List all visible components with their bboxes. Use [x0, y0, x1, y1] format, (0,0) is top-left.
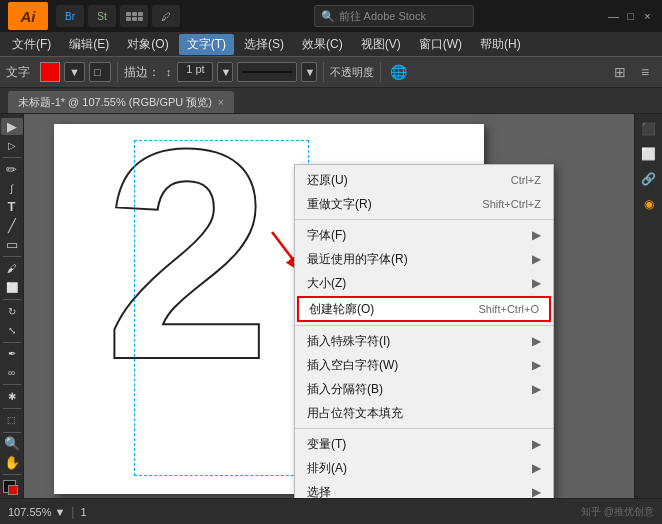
panel-layers-icon[interactable]: ⬛ [638, 118, 660, 140]
document-tab[interactable]: 未标题-1* @ 107.55% (RGB/GPU 预览) × [8, 91, 234, 113]
ctx-insert-break-label: 插入分隔符(B) [307, 381, 383, 398]
ctx-insert-special[interactable]: 插入特殊字符(I) ▶ [295, 329, 553, 353]
tool-blend[interactable]: ∞ [1, 364, 23, 381]
tab-title: 未标题-1* @ 107.55% (RGB/GPU 预览) [18, 95, 212, 110]
tool-separator-1 [3, 157, 21, 158]
ctx-undo[interactable]: 还原(U) Ctrl+Z [295, 168, 553, 192]
ctx-arrange-arrow: ▶ [532, 461, 541, 475]
menu-object[interactable]: 对象(O) [119, 34, 176, 55]
ctx-font[interactable]: 字体(F) ▶ [295, 223, 553, 247]
tool-pen[interactable]: ✏ [1, 161, 23, 178]
panel-artboards-icon[interactable]: ⬜ [638, 143, 660, 165]
menu-file[interactable]: 文件(F) [4, 34, 59, 55]
ctx-variable[interactable]: 变量(T) ▶ [295, 432, 553, 456]
tool-symbol[interactable]: ✱ [1, 388, 23, 405]
ctx-size-arrow: ▶ [532, 276, 541, 290]
options-toolbar: 文字 ▼ □ 描边： ↕ 1 pt ▼ ▼ 不透明度 🌐 ⊞ ≡ [0, 56, 662, 88]
menu-edit[interactable]: 编辑(E) [61, 34, 117, 55]
title-bar: Ai Br St 🖊 🔍 前往 Adobe Stock — □ × [0, 0, 662, 32]
zoom-dropdown-arrow[interactable]: ▼ [54, 506, 65, 518]
stock-icon[interactable]: St [88, 5, 116, 27]
tool-label: 文字 [6, 64, 36, 81]
menu-text[interactable]: 文字(T) [179, 34, 234, 55]
ctx-create-outlines-label: 创建轮廓(O) [309, 301, 374, 318]
tool-zoom[interactable]: 🔍 [1, 435, 23, 452]
stroke-width-input[interactable]: 1 pt [177, 62, 213, 82]
zoom-level[interactable]: 107.55% ▼ [8, 506, 65, 518]
tool-line[interactable]: ╱ [1, 217, 23, 234]
ctx-create-outlines-shortcut: Shift+Ctrl+O [478, 303, 539, 315]
minimize-button[interactable]: — [607, 10, 620, 23]
main-area: ▶ ▷ ✏ ∫ T ╱ ▭ 🖌 ⬜ ↻ ⤡ ✒ ∞ ✱ ⬚ 🔍 ✋ 2 [0, 114, 662, 498]
app-logo: Ai [8, 2, 48, 30]
ctx-arrange-label: 排列(A) [307, 460, 347, 477]
toolbar-separator-3 [380, 62, 381, 82]
window-controls: — □ × [607, 10, 654, 23]
panel-cc-libraries-icon[interactable]: ◉ [638, 193, 660, 215]
ctx-redo-shortcut: Shift+Ctrl+Z [482, 198, 541, 210]
ctx-recent-font[interactable]: 最近使用的字体(R) ▶ [295, 247, 553, 271]
panels-icon[interactable]: ⊞ [609, 61, 631, 83]
bridge-icon[interactable]: Br [56, 5, 84, 27]
artboard-number: 1 [80, 506, 86, 518]
tool-direct-select[interactable]: ▷ [1, 137, 23, 154]
maximize-button[interactable]: □ [624, 10, 637, 23]
ctx-sep-2 [295, 325, 553, 326]
tool-rect[interactable]: ▭ [1, 236, 23, 253]
ctx-insert-whitespace[interactable]: 插入空白字符(W) ▶ [295, 353, 553, 377]
tool-separator-7 [3, 432, 21, 433]
fill-color[interactable] [40, 62, 60, 82]
panel-links-icon[interactable]: 🔗 [638, 168, 660, 190]
text-object-2[interactable]: 2 [104, 124, 271, 404]
zoom-value: 107.55% [8, 506, 51, 518]
ctx-placeholder-label: 用占位符文本填充 [307, 405, 403, 422]
ctx-recent-font-arrow: ▶ [532, 252, 541, 266]
stroke-line-dropdown[interactable]: ▼ [301, 62, 317, 82]
ctx-select[interactable]: 选择 ▶ [295, 480, 553, 498]
ctx-placeholder[interactable]: 用占位符文本填充 [295, 401, 553, 425]
stroke-line-selector[interactable] [237, 62, 297, 82]
arrange-icon[interactable]: ≡ [634, 61, 656, 83]
arrange-icon[interactable]: 🖊 [152, 5, 180, 27]
tool-artboard[interactable]: ⬚ [1, 412, 23, 429]
tool-scale[interactable]: ⤡ [1, 322, 23, 339]
menu-effect[interactable]: 效果(C) [294, 34, 351, 55]
tool-select[interactable]: ▶ [1, 118, 23, 135]
ctx-size[interactable]: 大小(Z) ▶ [295, 271, 553, 295]
globe-icon: 🌐 [387, 61, 409, 83]
tool-type[interactable]: T [1, 199, 23, 216]
stroke-box[interactable]: □ [89, 62, 111, 82]
toolbar-separator-2 [323, 62, 324, 82]
ctx-variable-arrow: ▶ [532, 437, 541, 451]
tool-curve[interactable]: ∫ [1, 180, 23, 197]
tab-close-button[interactable]: × [218, 97, 224, 108]
workspace-grid-icon[interactable] [120, 5, 148, 27]
tool-eyedropper[interactable]: ✒ [1, 345, 23, 362]
menu-view[interactable]: 视图(V) [353, 34, 409, 55]
ctx-font-arrow: ▶ [532, 228, 541, 242]
watermark-text: 知乎 @推优创意 [581, 505, 654, 519]
tool-separator-3 [3, 299, 21, 300]
menu-help[interactable]: 帮助(H) [472, 34, 529, 55]
menu-select[interactable]: 选择(S) [236, 34, 292, 55]
ctx-arrange[interactable]: 排列(A) ▶ [295, 456, 553, 480]
ctx-insert-break-arrow: ▶ [532, 382, 541, 396]
ctx-create-outlines[interactable]: 创建轮廓(O) Shift+Ctrl+O [297, 296, 551, 322]
tool-rotate[interactable]: ↻ [1, 303, 23, 320]
fill-dropdown[interactable]: ▼ [64, 62, 85, 82]
ctx-variable-label: 变量(T) [307, 436, 346, 453]
tool-paint[interactable]: 🖌 [1, 260, 23, 277]
ctx-insert-break[interactable]: 插入分隔符(B) ▶ [295, 377, 553, 401]
canvas-area[interactable]: 2 还原(U) Ctrl+Z 重做文字(R) Shift+Ctrl+Z 字体(F… [24, 114, 634, 498]
right-panels: ⬛ ⬜ 🔗 ◉ [634, 114, 662, 498]
tool-eraser[interactable]: ⬜ [1, 279, 23, 296]
search-icon: 🔍 [321, 10, 335, 23]
color-indicators[interactable] [3, 480, 21, 494]
close-button[interactable]: × [641, 10, 654, 23]
tool-hand[interactable]: ✋ [1, 454, 23, 471]
context-menu: 还原(U) Ctrl+Z 重做文字(R) Shift+Ctrl+Z 字体(F) … [294, 164, 554, 498]
adobe-stock-search[interactable]: 🔍 前往 Adobe Stock [314, 5, 474, 27]
ctx-redo[interactable]: 重做文字(R) Shift+Ctrl+Z [295, 192, 553, 216]
stroke-width-dropdown[interactable]: ▼ [217, 62, 233, 82]
menu-window[interactable]: 窗口(W) [411, 34, 470, 55]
◆ ◆ ◆ ◆ ◆ ◆ ◆
Report how many lines of the data hold the string "create"; give only the number.

3